AMB. WILSON: As I say in the literally first paragraph of the book, Karl Rove, a week after the Novak article appeared, called Chris Matthews of NBC and said, “Wilson’s wife is fair game,” that it was OK to go after somebody’s spouse because you disagreed with what her husband said. And now remember, when you talk about partisan, what I did was my civic duty to hold my government to account for what it had said, a pattern of deception to the Congress of the United States and the American people, including these 16 words in the State of the Union address.

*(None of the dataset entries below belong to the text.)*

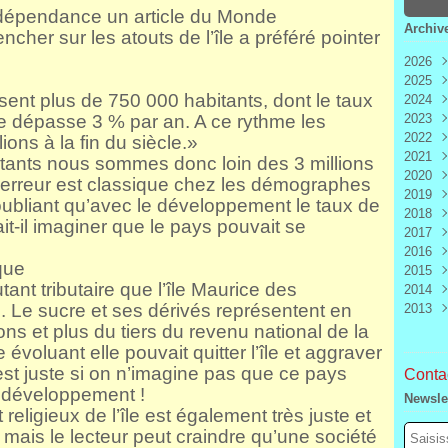
dépendance un article du Monde
Archiv
cher sur les atouts de l’île a préféré pointer
2026
2025
Aoû
sent plus de 750 000 habitants, dont le taux
2024
Juill
Déc
 dépasse 3 % par an. A ce rythme les
2023
Juin
Nov
Déc
2022
Mai
Oct
Nov
Déc
ons à la fin du siècle.»
2021
Avri
Sep
Oct
Nov
Déc
bitants nous sommes donc loin des 3 millions
2020
Mar
Aoû
Sep
Oct
Nov
Déc
 erreur est classique chez les démographes
2019
Févr
Juill
Aoû
Sep
Oct
Nov
Déc
ubliant qu’avec le développement le taux de
2018
Janv
Juin
Juill
Aoû
Sep
Oct
Nov
Déc
ait-il imaginer que le pays pouvait se
2017
Mai
Juin
Juill
Aoû
Sep
Oct
Nov
Déc
2016
Avri
Mai
Juin
Juill
Aoû
Sep
Oct
Nov
Déc
que
2015
Mar
Avri
Mai
Juin
Juill
Aoû
Sep
Oct
Nov
Déc
nt tributaire que l’île Maurice des
2014
Févr
Mar
Avri
Mai
Juin
Juill
Aoû
Sep
Oct
Nov
Déc
. Le sucre et ses dérivés représentent en
2013
Janv
Févr
Mar
Avri
Mai
Juin
Juill
Aoû
Sep
Oct
Nov
Déc
Janv
Févr
Mar
Avri
Mai
Juin
Juill
Aoû
Sep
Oct
Nov
Déc
ons et plus du tiers du revenu national de la
Janv
Févr
Mar
Avri
Mai
Juin
Juill
Aoû
Sep
Oct
Nov
évoluant elle pouvait quitter l’île et aggraver
Janv
Févr
Mar
Avri
Mai
Juin
Juill
Aoû
Sep
 est juste si on n’imagine pas que ce pays
Contac
Janv
Févr
Mar
Avri
Mai
Juin
Juill
Aoû
 développement !
Newsle
Janv
Févr
Mar
Avri
Mai
Juin
Juill
 religieux de l’île est également très juste et
Janv
Févr
Mar
Avri
Mai
Juin
r mais le lecteur peut craindre qu’une société
Janv
Févr
Mar
Avri
Mai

I did not put those 16 words in the State of the Union address. Indeed, had the president heeded the report that I and others had submitted, had the vice president heeded what the CIA briefer had told him, had the national security adviser and her deputy remembered the two memoranda and the telephone call relating to this particular subject, that line might not have been in the president’s State of the Union address. Either they were derelict or they were deceptive.

But the partisanship that goes into this was the attack on myself and on my family. This country is created with checks and balances guaranteed to, one, hold the government accountable for its actions and for its words, and two, to give citizens and the press certain privileges and rights to take on the government and challenge the government on what it says and does. For this government to have attacked me personally and then to have done what they did to my wife is, frankly, un-American.

MR. RUSSERT: When Rove made the alleged phone call, it was after your wife’s identity as a CIA agent had been made. Is there any crime in saying that your wife was fair game?

AMB. WILSON: I’m not a lawyer, and I don’t know whether there was a crime. I’ve seen what Sam Dash has written and I’ve seen what others have written with respect to the Patriot Act, not just the Intelligence Identities Act. What I have said–that I thought that this was a good place to start the investigation, irrespective of whether or not Mr. Rove or, indeed, anybody else can be convicted of a crime. The fact that they had to open an investigation is an indication that the national security of this country was betrayed by some people who the former George Bush, former President George Bush, called the most insidious of traitors.

Now, with respect to Rove, let me just also say the idea that you take it upon yourself to drag an innocent family member into the public square to administer a beating is just simply unacceptable. And this sort of political shenanigans has no place when we are discussing serious issues of national security, in which now we have over 700 American soldiers dead and $150 billion spent in a war that is–as one Republican told me the other night, “We are on the verge of a strategic catastrophe.”

MR. RUSSERT: A supporter of the president will point out that in The Daily Iowan in December of ’03 you called Dick Cheney “a lying SOB” to an audience, and that you are an active participant in the campaign of John Kerry, and that that’s your political agenda: Attack the vice president by calling him those names, talk about Karl Rove in handcuffs; that you’re a partisan Democrat supporting Kerry.

AMB. WILSON: Well, with respect to the vice president, that may be the gentlest and kindest thing I’ve had to say to him, about him, in recent months. And I think the record is clear, and you can go back to his speech in August. You can go back to his many statements about the reconstruction of nuclear weapons, again, well after he was told by his own CIA that there was nothing to this. There was a pattern of deception and lying to the Congress of the United States that got us into this terrible war. Again, with respect to my partisan activities or the fact that I support John Kerry, I am an American. This is a democracy. I am perfectly entitled to hold my political opinions and I’m perfectly entitled to share them. This president said on this show that he wanted this election to be a referendum on his first term. And well it should be. And I intend to enrich that political debate with what I know to the fullest extent possible.

MR. RUSSERT: To be continued. Joe Wilson. The book is “Politics of Truth.” We thank you for sharing your views.

AMB. WILSON: Thank you, Tim.

MR. RUSSERT: And we’ll be right back, right after this.